Ok, you are perfect. Now I understand.................







Here is a little advice. Anytime one thinks that their dog is perfect, the dog will show you how mistaken you are. I promise.


----------



## ladylaw203 (May 18, 2001)

> Quote: While you may not have technically been able to see HER without bending down, you were within clear sight of the table, and I'm guessing she could see YOU. She couldn't have moved from under the table without you seeing her, nor could anyone


You all are missing my point. THe point is that dogs are NOT perfect and neither is the public. I have seen folks do some bizarre things in public and allow their kids to do bizzare things. I work with folks with service dogs as well as train police k9 handlers.

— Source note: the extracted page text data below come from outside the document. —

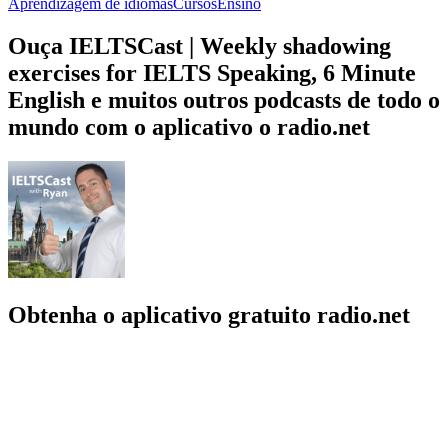
Aprendizagem de idiomas
Cursos
Ensino
Ouça IELTSCast | Weekly shadowing
exercises for IELTS Speaking, 6 Minute
English e muitos outros podcasts de todo o
mundo com o aplicativo o radio.net
Obtenha o aplicativo gratuito radio.net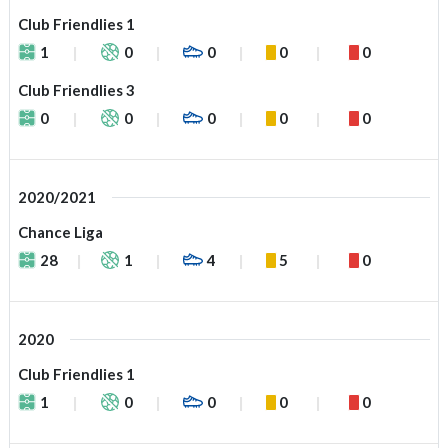
Club Friendlies 1
1
0
0
0
0
Club Friendlies 3
0
0
0
0
0
2020/2021
Chance Liga
28
1
4
5
0
2020
Club Friendlies 1
1
0
0
0
0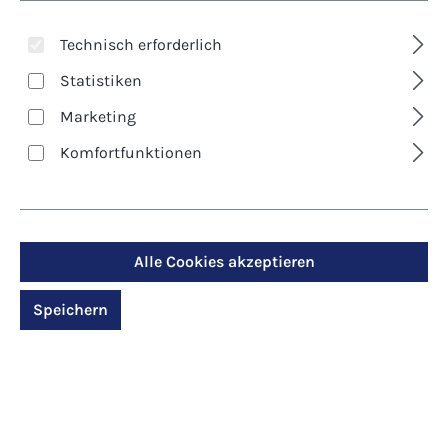
Technisch erforderlich
Statistiken
Marketing
Komfortfunktionen
Art. Nr.:
1977D
Feuer des Geistes
Alle Cookies akzeptieren
Regulärer Preis:
12,00 €
Speichern
Preise inkl. MwSt. zzgl. Versandkosten
Produktdetails anzeigen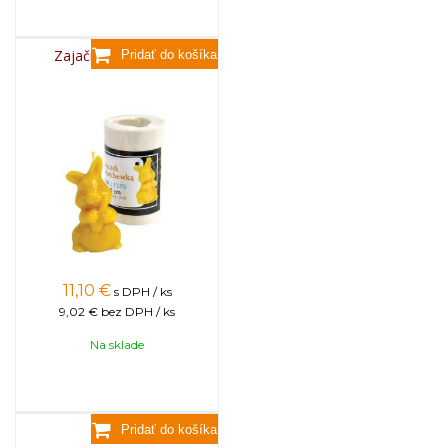
Zajačik s mrkvičkou
11,10
€
s DPH / ks
9,02 €
bez DPH / ks
Na sklade
Zajačik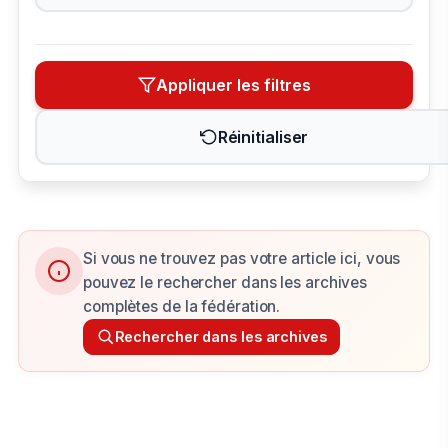
Appliquer les filtres
Réinitialiser
Si vous ne trouvez pas votre article ici, vous
pouvez le rechercher dans les archives
complètes de la fédération.
Rechercher dans les archives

I am simply cautioning anyone out there that this is not a common practice and should not be. Again, this has more to do with not trusting the public than not trusting the dog


----------



## IliamnasQuest (Aug 24, 2005)

CassidysMom - there was a half-wall between us, so she couldn't see me. But she was safe, the situation was safe, no one could have done anything to her without my knowledge, and no one was even seated near enough to bother her. 

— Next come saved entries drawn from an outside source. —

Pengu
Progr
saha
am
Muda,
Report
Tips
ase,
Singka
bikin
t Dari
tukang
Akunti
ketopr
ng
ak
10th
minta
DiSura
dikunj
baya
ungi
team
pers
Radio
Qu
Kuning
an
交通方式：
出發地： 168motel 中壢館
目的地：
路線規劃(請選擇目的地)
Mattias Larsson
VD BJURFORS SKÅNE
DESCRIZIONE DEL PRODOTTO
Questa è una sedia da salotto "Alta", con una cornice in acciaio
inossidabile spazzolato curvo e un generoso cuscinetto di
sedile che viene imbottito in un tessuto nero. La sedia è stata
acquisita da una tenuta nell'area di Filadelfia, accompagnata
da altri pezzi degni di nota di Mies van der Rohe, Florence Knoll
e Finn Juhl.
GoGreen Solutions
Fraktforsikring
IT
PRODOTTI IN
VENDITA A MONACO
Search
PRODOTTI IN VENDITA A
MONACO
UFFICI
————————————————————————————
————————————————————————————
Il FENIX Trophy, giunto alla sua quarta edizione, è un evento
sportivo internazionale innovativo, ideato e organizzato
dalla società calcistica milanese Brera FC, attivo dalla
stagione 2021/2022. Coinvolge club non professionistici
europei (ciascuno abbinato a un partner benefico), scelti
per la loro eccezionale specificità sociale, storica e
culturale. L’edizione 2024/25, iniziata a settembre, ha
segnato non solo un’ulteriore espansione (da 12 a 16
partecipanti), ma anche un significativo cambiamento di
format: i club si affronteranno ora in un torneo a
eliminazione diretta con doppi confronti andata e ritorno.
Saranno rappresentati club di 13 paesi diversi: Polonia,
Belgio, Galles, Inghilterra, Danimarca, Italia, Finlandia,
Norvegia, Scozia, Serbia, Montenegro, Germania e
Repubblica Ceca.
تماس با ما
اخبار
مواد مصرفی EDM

Renee - actually, my dog does heel beautifully off-leash. I keep a leash on her because that's what's expected and because it allows ME some freedom. She is also a dog with an incredibly good temperament as well as being tremendously bonded to me. Your opinion is just that - an opinion - and luckily I don't have to take it as fact one way or another. I, too, have 20 years of experience in training my own and other dogs. I obviously have more confidence in my ability to train and my dog's level of training than you can (or are willing to) understand. Out-of-sight stays have been part of my training regime since the early days.

Never said I was perfect - those were YOUR words. I just have confidence in my abilities as a trainer, which has allowed me to have dogs I can trust. NONE of the police dogs I've seen have had as good a level of obedience as my dogs typically do, so that leads me to believe that there is a big difference in the ability/type of training used and that obedience is not as emphasized for those dogs (in part, I'm sure, due to the other intensive training they get that I don't do with my dogs) as it is for mine.

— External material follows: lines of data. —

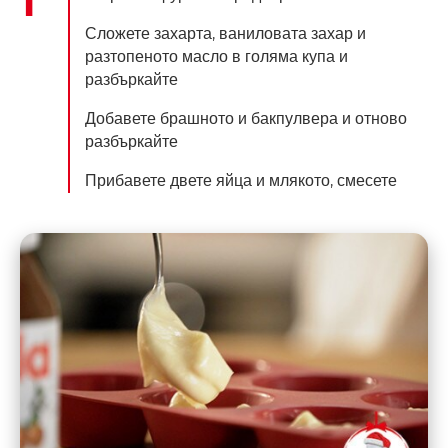
Сложете захарта, ваниловата захар и
разтопеното масло в голяма купа и
разбъркайте
Добавете брашното и бакпулвера и отново
разбъркайте
Прибавете двете яйца и млякото, смесете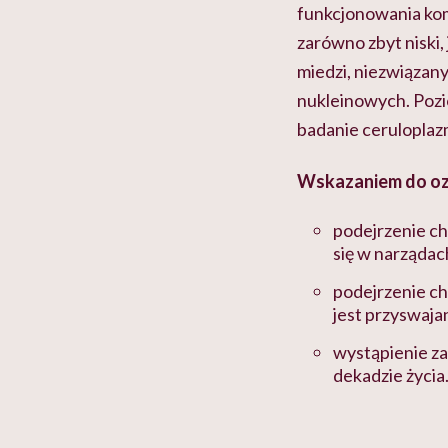
funkcjonowania ko
zarówno zbyt niski,
miedzi, niezwiązany
nukleinowych. Pozi
badanie ceruloplaz
Wskazaniem do ozn
podejrzenie ch
się w narządac
podejrzenie ch
jest przyswajan
wystąpienie za
dekadzie życia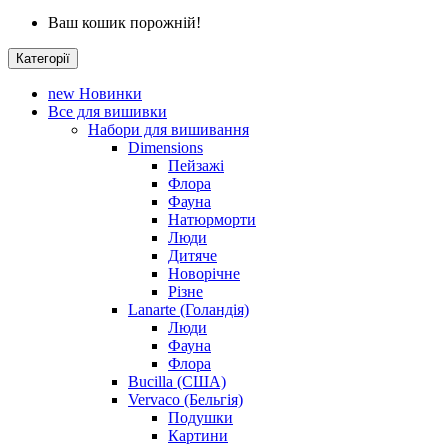
Ваш кошик порожній!
Категорії
new
Новинки
Все для вишивки
Набори для вишивання
Dimensions
Пейзажі
Флора
Фауна
Натюрморти
Люди
Дитяче
Новорічне
Різне
Lanarte (Голандія)
Люди
Фауна
Флора
Bucilla (США)
Vervaco (Бельгія)
Подушки
Картини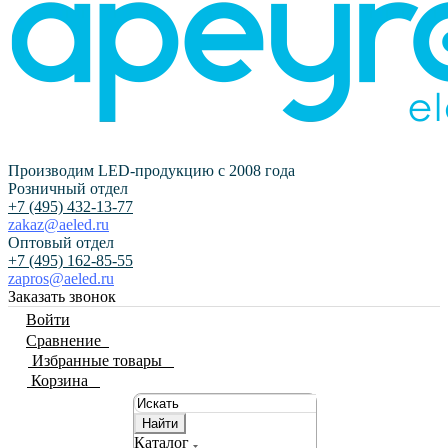
Производим LED-продукцию с 2008 года
Розничный отдел
+7 (495) 432-13-77
zakaz@aeled.ru
Оптовый отдел
+7 (495) 162-85-55
zapros@aeled.ru
Заказать звонок
Войти
Сравнение
0
Избранные товары
0
Корзина
0
Найти
Каталог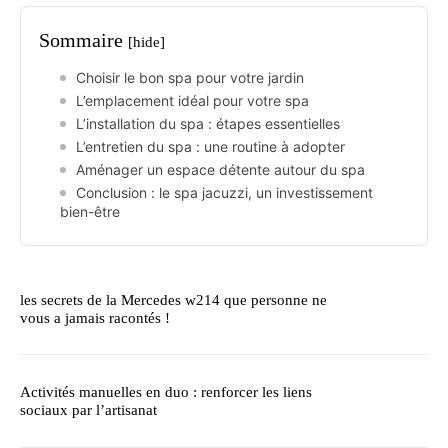
Sommaire
[hide]
Choisir le bon spa pour votre jardin
L’emplacement idéal pour votre spa
L’installation du spa : étapes essentielles
L’entretien du spa : une routine à adopter
Aménager un espace détente autour du spa
Conclusion : le spa jacuzzi, un investissement
bien-être
les secrets de la Mercedes w214 que personne ne
vous a jamais racontés !
Activités manuelles en duo : renforcer les liens
sociaux par l’artisanat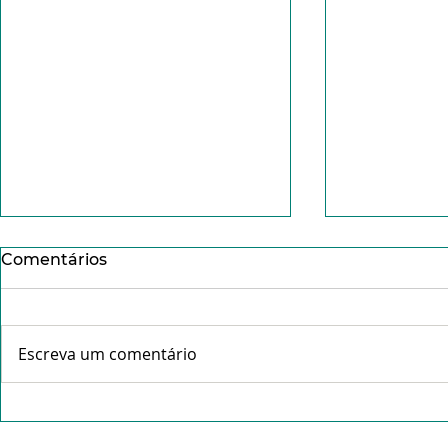
Comentários
Escreva um comentário
Conheça o Pe. Idálio da
Missa da C
Rocha Gama- "Tudo que é
abre celeb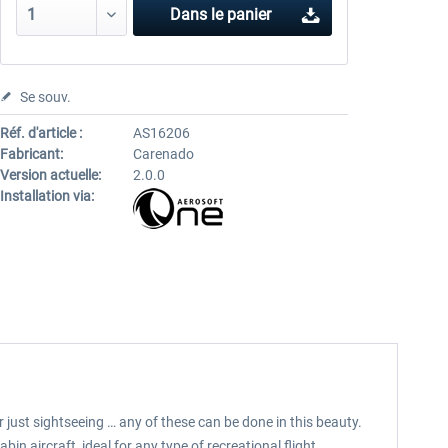
Dans le panier
Se souv.
Réf. d'article :
AS16206
Fabricant:
Carenado
Version actuelle:
2.0.0
Installation via:
r just sightseeing … any of these can be done in this beauty.
in aircraft, ideal for any type of recreational flight.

> Quote:Unless of course you are the ONLY perfect trainer in the world with the only perfect dog in a region where all citizens exposed to your dog are perfect. If, so, wow.


Speaking of sarcasm ... 

Melanie and the gang in Alaska
... kind of sorry I even asked this question now - was asking if there was any protocol for SDs in public, didn't expect to get bashed for it.


----------



## IliamnasQuest (Aug 24, 2005)

Oh, and one last comment .. 

If dogs can be reliably trained to lead BLIND PEOPLE around busy streets, around strange people and cars and obstacles, why is it considered irresponsible or "unwise" to leave a dog on a simple stay while you go a short distance away to get a plate of food? Geez. This isn't rocket science. Personally I think that all dogs that are used as working dogs should be reliable enough to leave on a stay under nearly any circumstances. There's more of a probability of someone messing with a guide dog for a blind person than there is of messing with a SD left completely under a table, against a wall, with the owner just 10-15 feet away (even if they couldn't see each other). And yet no one would be "unwise" for using a guide dog.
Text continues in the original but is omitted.